I see a lot of help exchanged among moms. The grandma/retiree age women often want to help babysit and sometimes are in charge of the meal trains; moms who are still actively mothering often help with meal trains as well. We kind of all know that postpartum is a time of great need. We've all been there and we're all mutually understanding of this. In my parish moms group, we've been talking about how to support each other through pregnancy as well. We haven't gotten anything formal going (although we have been offering mutual help informally sometimes), but I would love to have pregnancy help as a standard thing. One, it's just a time when you need help and most people don't instinctively bring food over during that time, and two, if a woman loses her baby, it would be great if she already has a group of women who have been helping her through morning sickness, who know about the baby and have been caring for her already. That just seems like a better situation in which to grieve.
I have often made a point of asking for help, in part because I do need help sometimes, and in part just to normalize it.
Love this! Placing individual autonomy as the highest ordering principle of human life also creates widespread denial of the ways in which even the most able-bodied adults are dependent on one another. Many young adults call themselves "independent" when they cease relying on people they have close relationships with (e.g. their parents) for food and shelter, but they still depend on myriad interconnected systems and the people they comprise, from farmers to truck drivers to engineers and more. Unless we live completely off grid growing and hunting our own food, we're not independent of other people. Just because those people are nameless and faceless to us doesn't mean they don't exist. Singling out those who require more intensive care than most -- whether from these systems or our friends and family -- as uniquely burdensome and thus undignified is hypocritical.
I, too, read that NYT article with deep unease... I've had a neurological illness/disability for seven plus years, and spent many of those years in excruciating pain. There were times when my pain was so bad, I understood why a person would prefer nonexistence. I still understand, though to my mind the good response isn't to end the life but to work to ameliorate the pain. Thankfully, MAiD wasn't available to me, and I now have more pain-free days than not. Thankfully, too, my husband didn't see care as demeaning but the way of love.
Thank you Leah for this; I have always considered myself against euthanasia but not when it includes myself! I bought the proverbial theme of not being a burden to someone else ever in my own life, yet I am a nurse and thrive on caring for others. What a juxtaposition in my mind.

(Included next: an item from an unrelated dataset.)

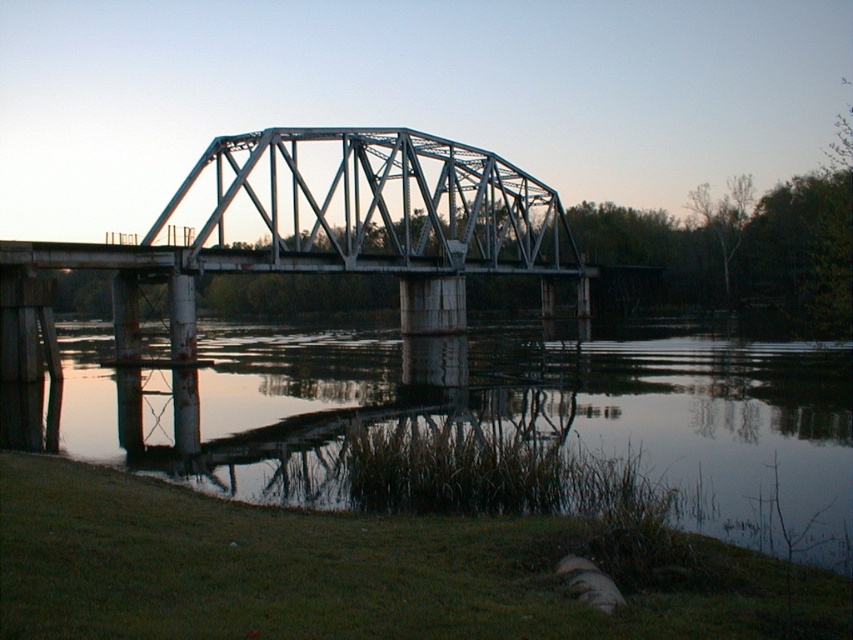 Based on the photo, is smooth reflective water at lower center to the right of metallic gray bridge at center from the viewer's perspective?

Indeed, smooth reflective water at lower center is positioned on the right side of metallic gray bridge at center.

Between point (96, 408) and point (235, 180), which one is positioned behind?

Point (235, 180)

Where is `smooth reflective water at lower center`? This screenshot has width=853, height=640. smooth reflective water at lower center is located at coordinates (480, 412).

If this is relevant to your first question (and sorry for this huge thing if not!), college tutoring programs have a complicated relationship with the fact that, in theory, we're there to enrich *everyone's* experience (whether they're actually struggling in a class, or just want to make sure they continue in the success they're already having, or somewhere in between), but in usual actuality, the students we're most likely to see are the ones who truly need help on a particular assignment or ongoingly in a course. Marketing tutoring involves walking several lines where we want (1) both teachers and students to understand that tutoring isn't supposed to be punitive, (2) students who seek tutoring in moments of not-understanding to feel like they're doing a healthy and normal thing, and (3) to also attract students who already get decent-to-good grades, but who essentially want to see how high and far they can go. Attempting that balance, we often find ourselves substituting a word like "support" for a word like "help," or for some programs, calling a tutor something like a "coach" or "consultant." (Though, well worth mentioning, avoiding student embarrassment is not the only reason a program might use those terms: some are also trying to emphasize that the student is ultimately in charge of their own learning and decisions, and they may feel that "consultant" conveys that better than "tutor"). But I will say that when I tutored and coordinated tutoring, I often found that we on staff were afraid of shaming students more often than the students themselves seemed to feel ashamed. They were often quick to admit to "being lost" or being confused or needing help.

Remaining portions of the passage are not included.